Task to complete
When a line in the records contains the string "Leipzig", copy that line.

═══ Supplied material

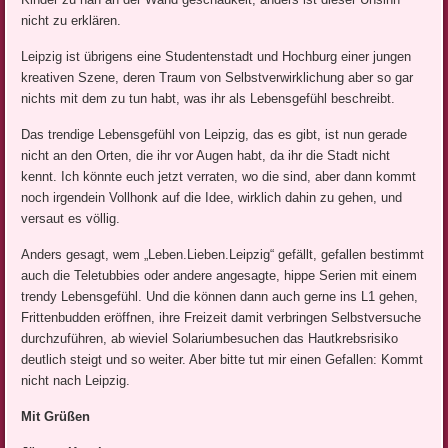
nicht zu erklären.
Leipzig ist übrigens eine Studentenstadt und Hochburg einer jungen
kreativen Szene, deren Traum von Selbstverwirklichung aber so gar
nichts mit dem zu tun habt, was ihr als Lebensgefühl beschreibt.
Das trendige Lebensgefühl von Leipzig, das es gibt, ist nun gerade
nicht an den Orten, die ihr vor Augen habt, da ihr die Stadt nicht
kennt. Ich könnte euch jetzt verraten, wo die sind, aber dann kommt
noch irgendein Vollhonk auf die Idee, wirklich dahin zu gehen, und
versaut es völlig.
Anders gesagt, wem „Leben.Lieben.Leipzig“ gefällt, gefallen bestimmt
auch die Teletubbies oder andere angesagte, hippe Serien mit einem
trendy Lebensgefühl. Und die können dann auch gerne ins L1 gehen,
Frittenbudden eröffnen, ihre Freizeit damit verbringen Selbstversuche
durchzuführen, ab wieviel Solariumbesuchen das Hautkrebsrisiko
deutlich steigt und so weiter. Aber bitte tut mir einen Gefallen: Kommt
nicht nach Leipzig.
Mit Grüßen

══════

Result of this task
Leipzig ist übrigens eine Studentenstadt und Hochburg einer jungen
Das trendige Lebensgefühl von Leipzig, das es gibt, ist nun gerade
Anders gesagt, wem „Leben.Lieben.Leipzig“ gefällt, gefallen bestimmt
nicht nach Leipzig.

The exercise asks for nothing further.